少しずつ春が近づいてきた。昨日は溶けかけた雪の間から一輪の花が咲いているのを見かけたし、今日の風は微かに春の匂いがする。
積もっていた雪が少なくなり、なんとか家に入れるようになったので水浴び小屋に持って行っていた荷物を少し家に返して来た。
そして家から水浴び小屋に帰る道、高い岩に登って氷の海を見納めていると下の方からトゥーティッキの呼ぶ声がした。
「レディ、レディ、どこにいるの。スープを持ってきたわ」
振り向くと彼女が手を振っているのが見える。
「いま行くー!」
岩を滑り降りてトゥーティッキのところに駆け寄ると彼女は暖かいスープとバゲットをくれた。
「今日はこの辺りで食べましょうか」
氷が溶けて崩れ落ちる海の声が聞こえる。
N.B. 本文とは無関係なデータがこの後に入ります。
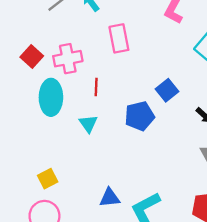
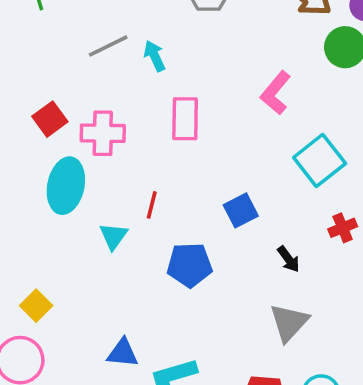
red line: (96, 87) -> (152, 205), moved
blue pentagon: (140, 116) -> (190, 265), moved
yellow square: (48, 179) -> (36, 306), turned -30

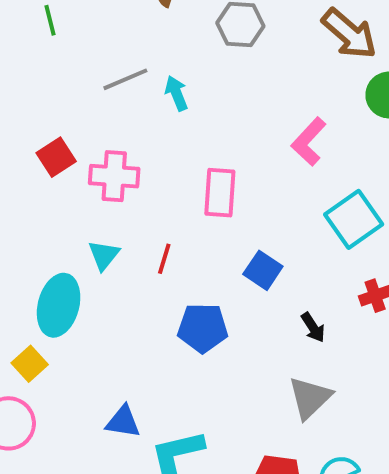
pink rectangle: (185, 119) -> (220, 193), moved
cyan ellipse: (66, 186) -> (59, 305), moved
blue square: (241, 210) -> (263, 270), turned -32
cyan triangle: (113, 236) -> (104, 255), moved

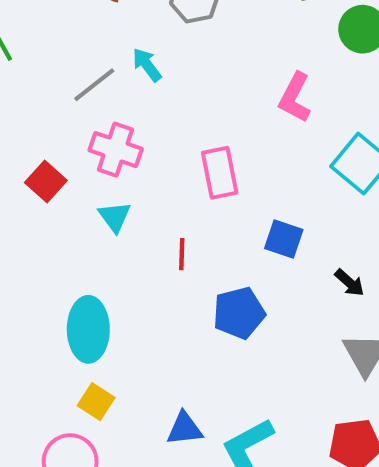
cyan arrow: (176, 93) -> (147, 65), moved
pink cross: (114, 176) -> (116, 150), moved, turned 30
cyan triangle: (104, 255) -> (115, 217), moved
yellow square: (30, 364) -> (96, 402), moved

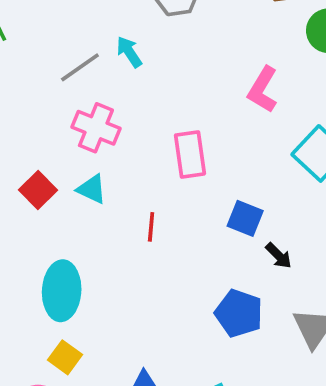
red square: (46, 182) -> (38, 190), moved
cyan triangle: (115, 217) -> (92, 189), turned -32
black arrow: (350, 283) -> (279, 256), moved
blue pentagon: (239, 313) -> (239, 313), moved, turned 30

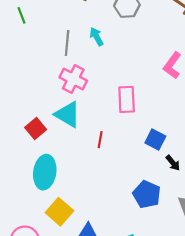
gray line: (80, 67) -> (67, 43), turned -55
cyan triangle: (92, 189) -> (68, 115), size x1.5
red square: (38, 190) -> (36, 128), moved
yellow square: (65, 357) -> (59, 212), moved, size x1.4

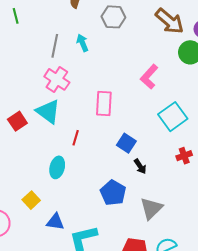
cyan ellipse: (45, 172) -> (57, 167), moved, size x0.7
yellow square: (59, 212) -> (31, 200), size x0.7

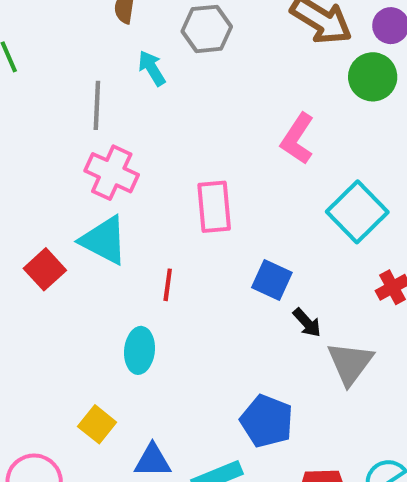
cyan arrow: (82, 43) -> (152, 68), moved
blue pentagon: (113, 193) -> (267, 421), moved
gray triangle: (151, 208) -> (350, 363), moved

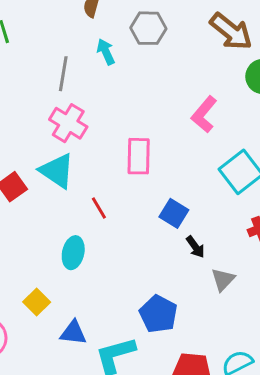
red line: (168, 285) -> (99, 208), turned -45
gray triangle: (350, 363) -> (223, 280), size x0.7

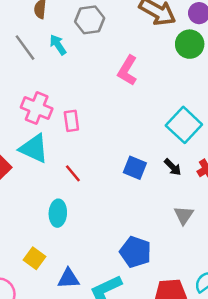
gray line: (63, 74) -> (25, 48), moved, turned -36
pink L-shape: (204, 114) -> (127, 70), moved
pink rectangle: (139, 156) -> (71, 121), moved, size x0.7
black arrow: (195, 247) -> (173, 167), moved

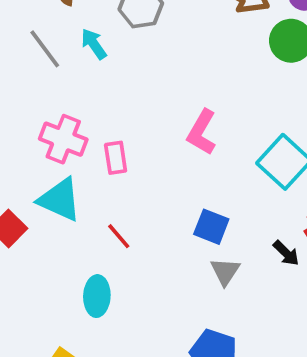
pink L-shape: (127, 70) -> (202, 132), moved
black arrow: (173, 167) -> (286, 253), moved
gray triangle: (184, 215) -> (225, 272), moved

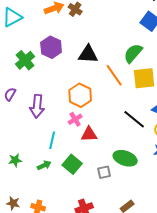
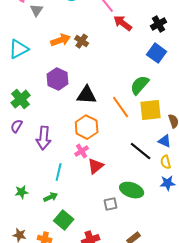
black triangle: (88, 54) -> (87, 95), moved
green cross: (25, 60) -> (21, 99), moved
red triangle: (89, 134) -> (96, 166), turned -36
green square: (72, 164) -> (64, 220), moved

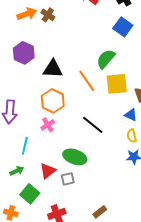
black line: (141, 151) -> (93, 125), moved
red triangle: (96, 166) -> (48, 171), moved
green ellipse: (132, 190) -> (75, 157), moved
gray square: (111, 204) -> (68, 179), moved

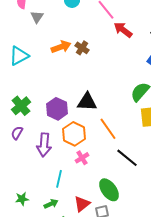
purple hexagon: (24, 53) -> (57, 109), moved
orange line: (87, 81) -> (108, 129), moved
orange hexagon: (53, 101) -> (74, 134), moved
green ellipse: (75, 157) -> (109, 190), turned 35

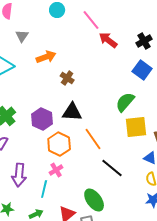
gray triangle: (37, 17) -> (22, 36), moved
brown cross: (82, 48) -> (67, 78), moved
purple arrow: (44, 145) -> (19, 175), moved
pink cross: (82, 158) -> (56, 170), moved

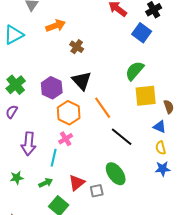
blue square: (142, 70) -> (142, 33), moved
black triangle: (72, 112) -> (82, 81), turned 45
green ellipse: (94, 200) -> (116, 174), moved

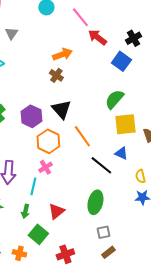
orange arrow: (56, 26) -> (62, 54), moved
blue triangle: (160, 127) -> (121, 153), moved
green ellipse: (116, 174) -> (95, 202), turned 50
green arrow: (46, 183) -> (25, 211), turned 128
gray square: (97, 191) -> (103, 232), moved

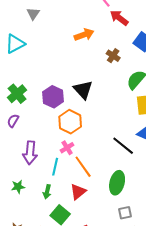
brown cross: (56, 75) -> (113, 56), moved
orange line: (82, 136) -> (83, 167), moved

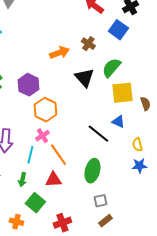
orange arrow: (84, 35) -> (59, 53), moved
black triangle: (83, 90) -> (84, 78), moved
red triangle: (78, 192) -> (53, 180), turned 36

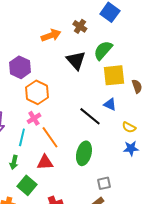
yellow semicircle: (137, 145) -> (129, 127), turned -48
gray square: (100, 201) -> (104, 183), moved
わたしは頷いて手頃な椅子になるものを探した。
「手伝ってくれてありがとう、今年の越冬はレディのおかげてだいぶ楽が出来たし心強かった」
「ううん、私こそありがとう。こんなに楽しい冬は久しぶり。また次の冬も手伝いたい」
「それならよかった、次もよろしくね」
トゥーティッキとの生活が終わるのは少し寂しかった。
氷の下で魚を釣ったり、暖かなスープを作ったり、雪かきをしたり雪像をつくったり。冬がこんなに楽しいものだとは。
おかげでムーミンたちと話したいこともたくさん出来た。春はもうすぐそこだ。手を伸ばせば届く春。雪を溶かす日差しに目を細めた。